▶ _Source material_:
Segment Open

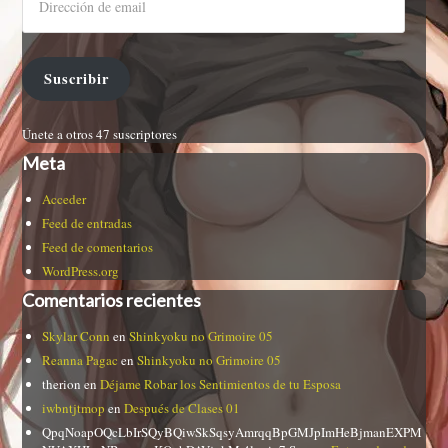
Suscribir
Únete a otros 47 suscriptores
Meta
Acceder
Feed de entradas
Feed de comentarios
WordPress.org
Comentarios recientes
Skylar Conn
en
Shinkyoku no Grimoire 05
Reanna Pagac
en
Shinkyoku no Grimoire 05
therion
en
Déjame Robar los Sentimientos de tu Esposa
iwbntjtmop
en
Después de Clases 01
QpqNoapOQcLbIrSQyBQiwSkSqsyAmrqqBpGMJpImHeBjmanEXPM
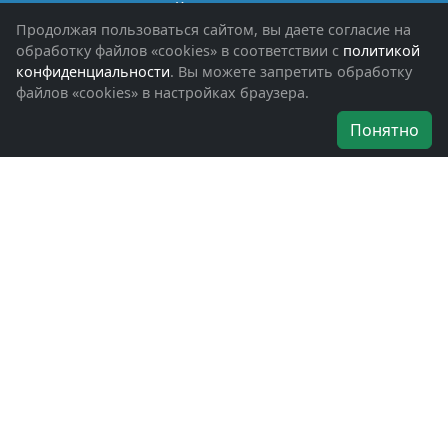
Книги памяти
Фотоальбомы
Продолжая пользоваться сайтом, вы даете согласие на
Обращения граждан
обработку файлов «cookies» в соответствии с
политикой
Помощь участникам СВО и их семьям
конфиденциальности
. Вы можете запретить обработку
файлов «cookies» в настройках браузера.
Об организации
Понятно
Руководители
Наши награды
Устав
Программа
Вступить
Свяжитесь с нами
Богородское окружное отделение
ВООВ «БОЕВОЕ БРАТСТВО»
г. Ногинск, ул. Рабочая, д. 57
+7-(496)-511-46-43
+7-(977)-691-43-48
+7-(496)-511-35-94
bbnoginsk@mail.ru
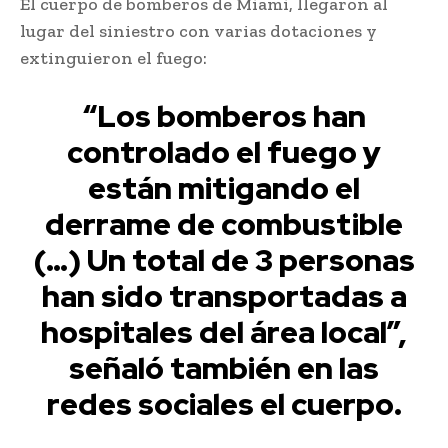
El cuerpo de bomberos de Miami, llegaron al
lugar del siniestro con varias dotaciones y
extinguieron el fuego:
“Los bomberos han
controlado el fuego y
están mitigando el
derrame de combustible
(…) Un total de 3 personas
han sido transportadas a
hospitales del área local”,
señaló también en las
redes sociales el cuerpo.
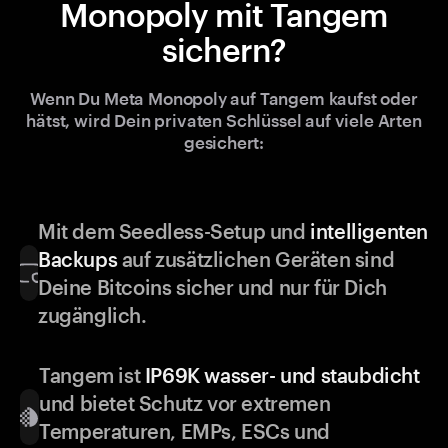
Monopoly mit Tangem
sichern?
Wenn Du Meta Monopoly auf Tangem kaufst oder
hätst, wird Dein privaten Schlüssel auf viele Arten
gesichert:
Mit dem Seedless-Setup und
intelligenten
Backups
auf zusätzlichen Geräten sind
Deine Bitcoins sicher und nur für Dich
zugänglich.
Tangem ist
IP69K wasser- und staubdicht
und bietet Schutz vor extremen
Temperaturen, EMPs, ESCs und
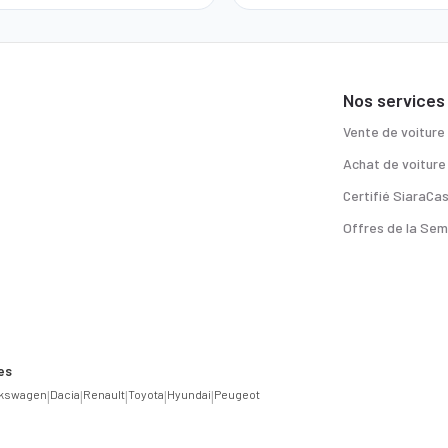
Nos services
Vente de voiture
Achat de voiture
Certifié SiaraCa
Offres de la Sem
es
lkswagen
|
Dacia
|
Renault
|
Toyota
|
Hyundai
|
Peugeot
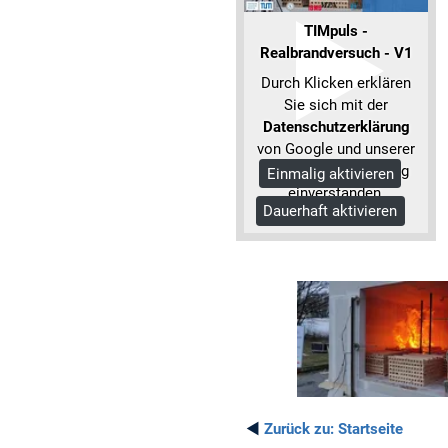
TIMpuls -
Realbrandversuch - V1
Durch Klicken erklären
Sie sich mit der
Datenschutzerklärung
von Google und unserer
Datenschutzerklärung
Einmalig aktivieren
einverstanden.
Dauerhaft aktivieren
Mehr Informationen
◄
Zurück zu:
Startseite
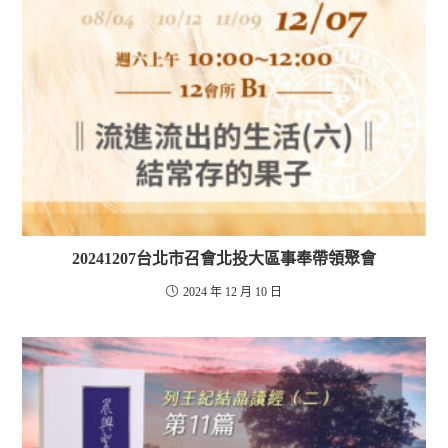
20241207台北市召會北投大區事奉帶領聚會
2024 年 12 月 10 日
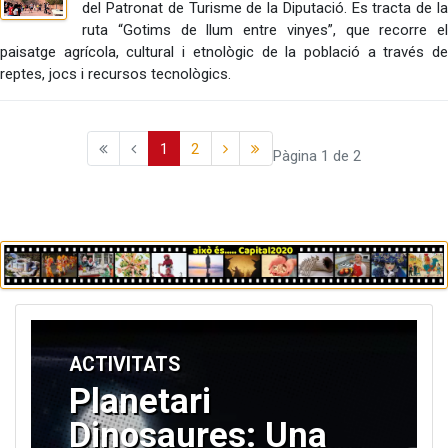
del Patronat de Turisme de la Diputació. Es tracta de la
ruta “Gotims de llum entre vinyes”, que recorre el
paisatge agrícola, cultural i etnològic de la població a través de
reptes, jocs i recursos tecnològics.
1
2
Pàgina 1 de 2
ACTIVITATS
Planetari
Dinosaures: Una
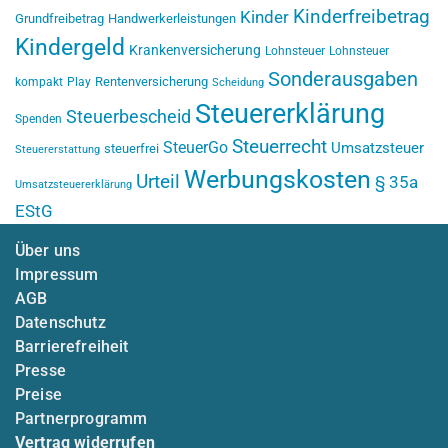
Kinderfreibetrag
Kinder
Grundfreibetrag
Handwerkerleistungen
Kindergeld
Krankenversicherung
Lohnsteuer
Lohnsteuer
Sonderausgaben
Rentenversicherung
kompakt
Play
Scheidung
Steuererklärung
Steuerbescheid
Spenden
Steuerrecht
SteuerGo
Umsatzsteuer
steuerfrei
Steuererstattung
Werbungskosten
Urteil
§ 35a
Umsatzsteuererklärung
EStG
Über uns
Impressum
AGB
Datenschutz
Barrierefreiheit
Presse
Preise
Partnerprogramm
Vertrag widerrufen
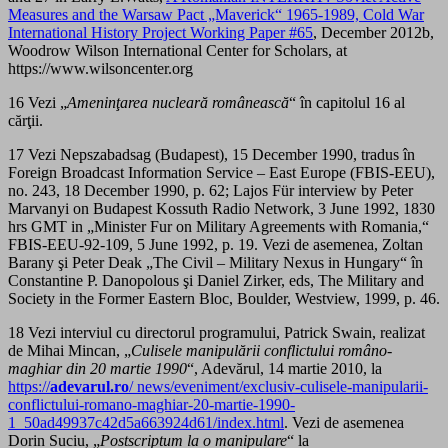
Measures and the Warsaw Pact „Maverick“ 1965-1989, Cold War
International History Project Working Paper #65
, December 2012b,
Woodrow Wilson International Center for Scholars, at
https://www.wilsoncenter.org
16 Vezi „
Ameninţarea nucleară românească
“ în capitolul 16 al
cărţii.
17 Vezi Nepszabadsag (Budapest), 15 December 1990, tradus în
Foreign Broadcast Information Service – East Europe (FBIS-EEU),
no. 243, 18 December 1990, p. 62; Lajos Für interview by Peter
Marvanyi on Budapest Kossuth Radio Network, 3 June 1992, 1830
hrs GMT in „Minister Fur on Military Agreements with Romania,“
FBIS-EEU-92-109, 5 June 1992, p. 19. Vezi de asemenea, Zoltan
Barany şi Peter Deak „The Civil – Military Nexus in Hungary“ în
Constantine P. Danopolous şi Daniel Zirker, eds, The Military and
Society in the Former Eastern Bloc, Boulder, Westview, 1999, p. 46.
18 Vezi interviul cu directorul programului, Patrick Swain, realizat
de Mihai Mincan, „
Culisele manipulării conflictului româno-
maghiar din 20 martie 1990
“, Adevărul, 14 martie 2010, la
https://
adevarul.ro
/ news/eveniment/exclusiv-culisele-manipularii-
conflictului-romano-maghiar-20-martie-1990-
1_50ad49937c42d5a663924d61/index.html
. Vezi de asemenea
Dorin Suciu, „
Postscriptum la o manipulare
“ la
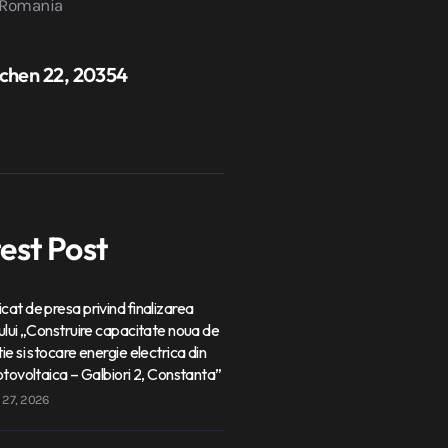
 Romania
ichen 22, 20354
est Post
at de presa privind finalizarea
ului „Construire capacitate noua de
ie si stocare energie electrica din
otovoltaica – Galbiori 2, Constanta”
l 27, 2026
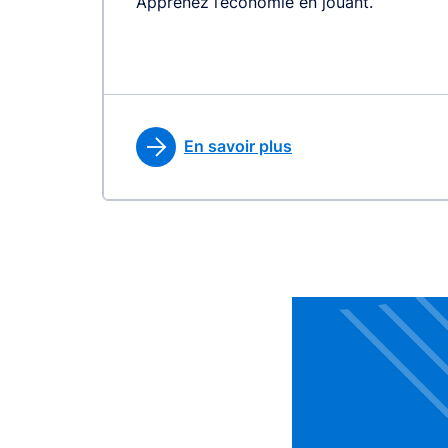
Apprenez l’économie en jouant.
En savoir plus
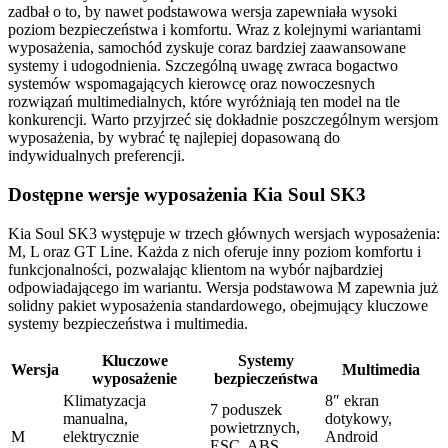
zadbał o to, by nawet podstawowa wersja zapewniała wysoki
poziom bezpieczeństwa i komfortu. Wraz z kolejnymi wariantami
wyposażenia, samochód zyskuje coraz bardziej zaawansowane
systemy i udogodnienia. Szczególną uwagę zwraca bogactwo
systemów wspomagających kierowcę oraz nowoczesnych
rozwiązań multimedialnych, które wyróżniają ten model na tle
konkurencji. Warto przyjrzeć się dokładnie poszczególnym wersjom
wyposażenia, by wybrać tę najlepiej dopasowaną do
indywidualnych preferencji.
Dostępne wersje wyposażenia Kia Soul SK3
Kia Soul SK3 występuje w trzech głównych wersjach wyposażenia:
M, L oraz GT Line. Każda z nich oferuje inny poziom komfortu i
funkcjonalności, pozwalając klientom na wybór najbardziej
odpowiadającego im wariantu. Wersja podstawowa M zapewnia już
solidny pakiet wyposażenia standardowego, obejmujący kluczowe
systemy bezpieczeństwa i multimedia.
Kluczowe
Systemy
Wersja
Multimedia
wyposażenie
bezpieczeństwa
Klimatyzacja
8″ ekran
7 poduszek
manualna,
dotykowy,
powietrznych,
M
elektrycznie
Android
ESC, ABS,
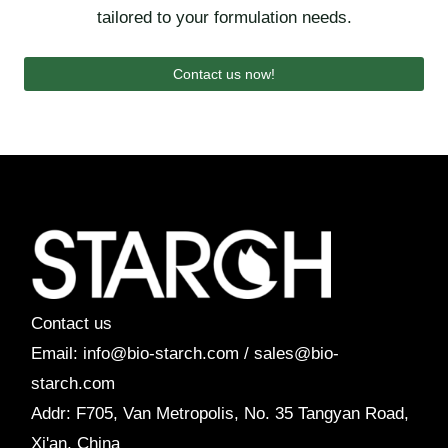
tailored to your formulation needs.
Contact us now!
Contact us
Email: info@bio-starch.com / sales@bio-
starch.com
Addr: F705, Van Metropolis, No. 35 Tangyan Road,
Xi'an, China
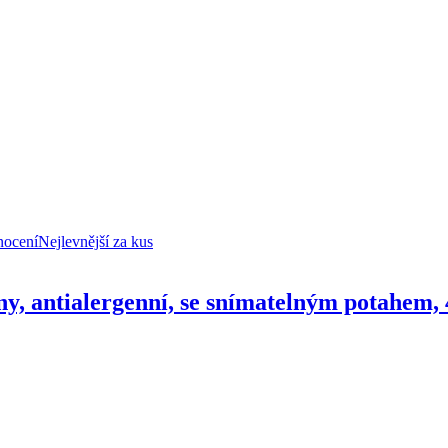
nocení
Nejlevnější za kus
ny, antialergenní, se snímatelným potahem,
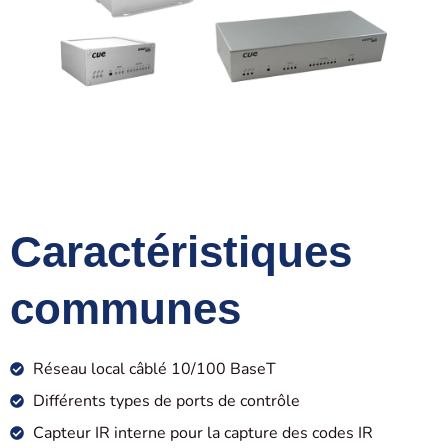
Caractéristiques
communes
Réseau local câblé 10/100 BaseT
Différents types de ports de contrôle
Capteur IR interne pour la capture des codes IR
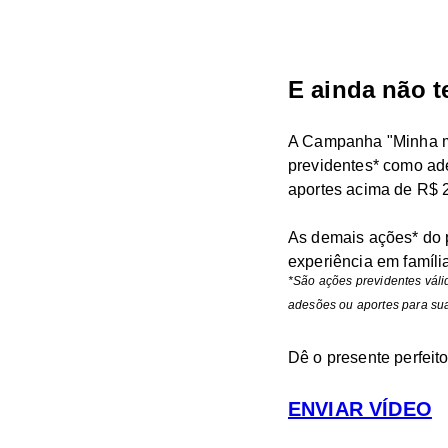
E ainda não t
A Campanha "Minha mã
previdentes* como ade
aportes acima de R$ 
As demais ações* do 
experiência em famíli
*São ações previdentes váli
adesões ou aportes para su
Dê o presente perfeit
ENVIAR VÍDEO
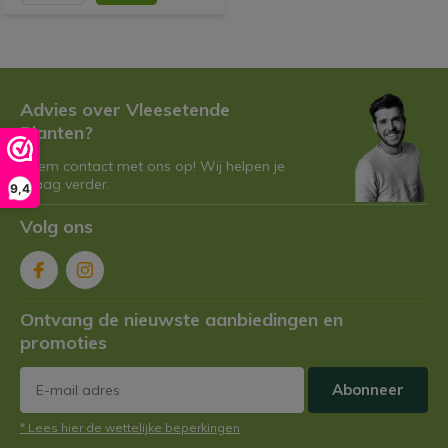
Advies over Vleesetende
Planten?
Neem contact met ons op! Wij helpen je
graag verder.
9,4
Volg ons
Ontvang de nieuwste aanbiedingen en
promoties
Abonneer
* Lees hier de wettelijke beperkingen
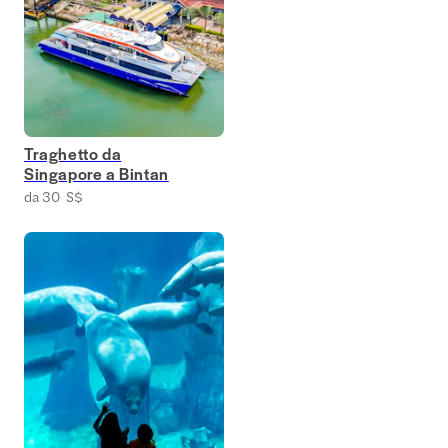
Traghetto da
Singapore a Bintan
da 30 S$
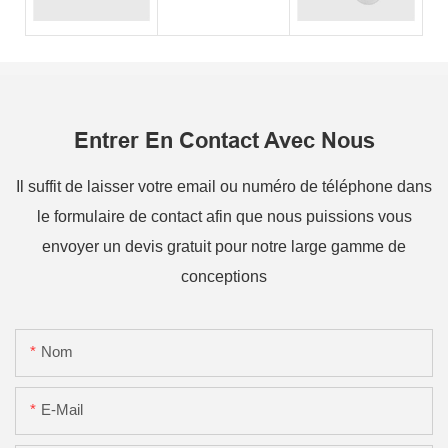
Entrer En Contact Avec Nous
Il suffit de laisser votre email ou numéro de téléphone dans
le formulaire de contact afin que nous puissions vous
envoyer un devis gratuit pour notre large gamme de
conceptions
Nom
E-Mail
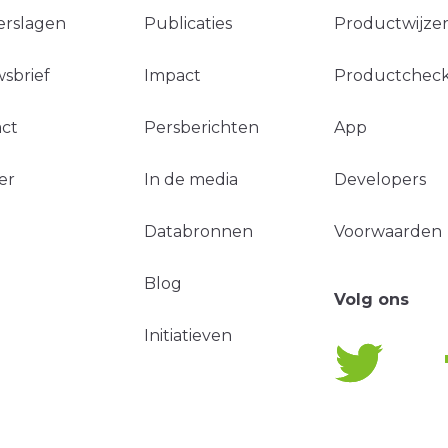
erslagen
Publicaties
Productwijzer
sbrief
Impact
Productchec
ct
Persberichten
App
er
In de media
Developers
Databronnen
Voorwaarden
Blog
Volg ons
Initiatieven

Segment Closed

▶ _Task to complete_: Write the material out again exactly as it appears, dropping the pictures.

▶ _Written response_:
Suscribir
Únete a otros 47 suscriptores
Meta
Acceder
Feed de entradas
Feed de comentarios
WordPress.org
Comentarios recientes
Skylar Conn
en
Shinkyoku no Grimoire 05
Reanna Pagac
en
Shinkyoku no Grimoire 05
therion
en
Déjame Robar los Sentimientos de tu Esposa
iwbntjtmop
en
Después de Clases 01
QpqNoapOQcLbIrSQyBQiwSkSqsyAmrqqBpGMJpImHeBjmanEXPM
Книги памяти
Фотоальбомы
Продолжая пользоваться сайтом, вы даете согласие на
Обращения граждан
обработку файлов «cookies» в соответствии с
политикой
Помощь участникам СВО и их семьям
конфиденциальности
. Вы можете запретить обработку
файлов «cookies» в настройках браузера.
Об организации
Понятно
Руководители
Наши награды
Устав
Программа
Вступить
Свяжитесь с нами
Богородское окружное отделение
ВООВ «БОЕВОЕ БРАТСТВО»
г. Ногинск, ул. Рабочая, д. 57
+7-(496)-511-46-43
+7-(977)-691-43-48
+7-(496)-511-35-94
bbnoginsk@mail.ru
El cuerpo de bomberos de Miami, llegaron al
lugar del siniestro con varias dotaciones y
extinguieron el fuego:
“Los bomberos han
controlado el fuego y
están mitigando el
derrame de combustible
(…) Un total de 3 personas
han sido transportadas a
hospitales del área local”,
señaló también en las
redes sociales el cuerpo.
Monopoly mit Tangem
sichern?
Wenn Du Meta Monopoly auf Tangem kaufst oder
hätst, wird Dein privaten Schlüssel auf viele Arten
gesichert:
Mit dem Seedless-Setup und
intelligenten
Backups
auf zusätzlichen Geräten sind
Deine Bitcoins sicher und nur für Dich
zugänglich.
Tangem ist
IP69K wasser- und staubdicht
und bietet Schutz vor extremen
Temperaturen, EMPs, ESCs und
Nos services
Vente de voiture
Achat de voiture
Certifié SiaraCa
Offres de la Sem
es
lkswagen
|
Dacia
|
Renault
|
Toyota
|
Hyundai
|
Peugeot
TIMpuls -
Realbrandversuch - V1
Durch Klicken erklären
Sie sich mit der
Datenschutzerklärung
von Google und unserer
Datenschutzerklärung
Einmalig aktivieren
einverstanden.
Dauerhaft aktivieren
Mehr Informationen
◄
Zurück zu:
Startseite
20241207台北市召會北投大區事奉帶領聚會
2024 年 12 月 10 日
del Patronat de Turisme de la Diputació. Es tracta de la
ruta “Gotims de llum entre vinyes”, que recorre el
paisatge agrícola, cultural i etnològic de la població a través de
reptes, jocs i recursos tecnològics.
1
2
Pàgina 1 de 2
ACTIVITATS
Planetari
Dinosaures: Una
Kinderfreibetrag
Kinder
Grundfreibetrag
Handwerkerleistungen
Kindergeld
Krankenversicherung
Lohnsteuer
Lohnsteuer
Sonderausgaben
Rentenversicherung
kompakt
Play
Scheidung
Steuererklärung
Steuerbescheid
Spenden
Steuerrecht
SteuerGo
Umsatzsteuer
steuerfrei
Steuererstattung
Werbungskosten
Urteil
§ 35a
Umsatzsteuererklärung
EStG
Über uns
Impressum
AGB
Datenschutz
Barrierefreiheit
Presse
Preise
Partnerprogramm
Vertrag widerrufen
Measures and the Warsaw Pact „Maverick“ 1965-1989, Cold War
International History Project Working Paper #65
, December 2012b,
Woodrow Wilson International Center for Scholars, at
https://www.wilsoncenter.org
16 Vezi „
Ameninţarea nucleară românească
“ în capitolul 16 al
cărţii.
17 Vezi Nepszabadsag (Budapest), 15 December 1990, tradus în
Foreign Broadcast Information Service – East Europe (FBIS-EEU),
no. 243, 18 December 1990, p. 62; Lajos Für interview by Peter
Marvanyi on Budapest Kossuth Radio Network, 3 June 1992, 1830
hrs GMT in „Minister Fur on Military Agreements with Romania,“
FBIS-EEU-92-109, 5 June 1992, p. 19. Vezi de asemenea, Zoltan
Barany şi Peter Deak „The Civil – Military Nexus in Hungary“ în
Constantine P. Danopolous şi Daniel Zirker, eds, The Military and
Society in the Former Eastern Bloc, Boulder, Westview, 1999, p. 46.
18 Vezi interviul cu directorul programului, Patrick Swain, realizat
de Mihai Mincan, „
Culisele manipulării conflictului româno-
maghiar din 20 martie 1990
“, Adevărul, 14 martie 2010, la
https://
adevarul.ro
/ news/eveniment/exclusiv-culisele-manipularii-
conflictului-romano-maghiar-20-martie-1990-
1_50ad49937c42d5a663924d61/index.html
. Vezi de asemenea
Dorin Suciu, „
Postscriptum la o manipulare
“ la
 Romania
ichen 22, 20354
est Post
at de presa privind finalizarea
ului „Construire capacitate noua de
ie si stocare energie electrica din
otovoltaica – Galbiori 2, Constanta”
l 27, 2026
Apprenez l’économie en jouant.
En savoir plus
zadbał o to, by nawet podstawowa wersja zapewniała wysoki
poziom bezpieczeństwa i komfortu. Wraz z kolejnymi wariantami
wyposażenia, samochód zyskuje coraz bardziej zaawansowane
systemy i udogodnienia. Szczególną uwagę zwraca bogactwo
systemów wspomagających kierowcę oraz nowoczesnych
rozwiązań multimedialnych, które wyróżniają ten model na tle
konkurencji. Warto przyjrzeć się dokładnie poszczególnym wersjom
wyposażenia, by wybrać tę najlepiej dopasowaną do
indywidualnych preferencji.
Dostępne wersje wyposażenia Kia Soul SK3
Kia Soul SK3 występuje w trzech głównych wersjach wyposażenia:
M, L oraz GT Line. Każda z nich oferuje inny poziom komfortu i
funkcjonalności, pozwalając klientom na wybór najbardziej
odpowiadającego im wariantu. Wersja podstawowa M zapewnia już
solidny pakiet wyposażenia standardowego, obejmujący kluczowe
systemy bezpieczeństwa i multimedia.
Kluczowe
Systemy
Wersja
Multimedia
wyposażenie
bezpieczeństwa
Klimatyzacja
8″ ekran
7 poduszek
manualna,
dotykowy,
powietrznych,
M
elektrycznie
Android
ESC, ABS,
tailored to your formulation needs.
Contact us now!
Contact us
Email: info@bio-starch.com / sales@bio-
starch.com
Addr: F705, Van Metropolis, No. 35 Tangyan Road,
Xi'an, China
nocení
Nejlevnější za kus
ny, antialergenní, se snímatelným potahem,
Caractéristiques
communes
Réseau local câblé 10/100 BaseT
Différents types de ports de contrôle
Capteur IR interne pour la capture des codes IR
E ainda não t
A Campanha "Minha mã
previdentes* como ade
aportes acima de R$ 
As demais ações* do 
experiência em famíli
*São ações previdentes váli
adesões ou aportes para su
Dê o presente perfeit
ENVIAR VÍDEO
Advies over Vleesetende
Planten?
Neem contact met ons op! Wij helpen je
graag verder.
9,4
Volg ons
Ontvang de nieuwste aanbiedingen en
promoties
Abonneer
* Lees hier de wettelijke beperkingen
Traghetto da
Singapore a Bintan
da 30 S$
Entrer En Contact Avec Nous
Il suffit de laisser votre email ou numéro de téléphone dans
le formulaire de contact afin que nous puissions vous
envoyer un devis gratuit pour notre large gamme de
conceptions
Nom
E-Mail
erslagen
Publicaties
Productwijzer
sbrief
Impact
Productchec
ct
Persberichten
App
er
In de media
Developers
Databronnen
Voorwaarden
Blog
Volg ons
Initiatieven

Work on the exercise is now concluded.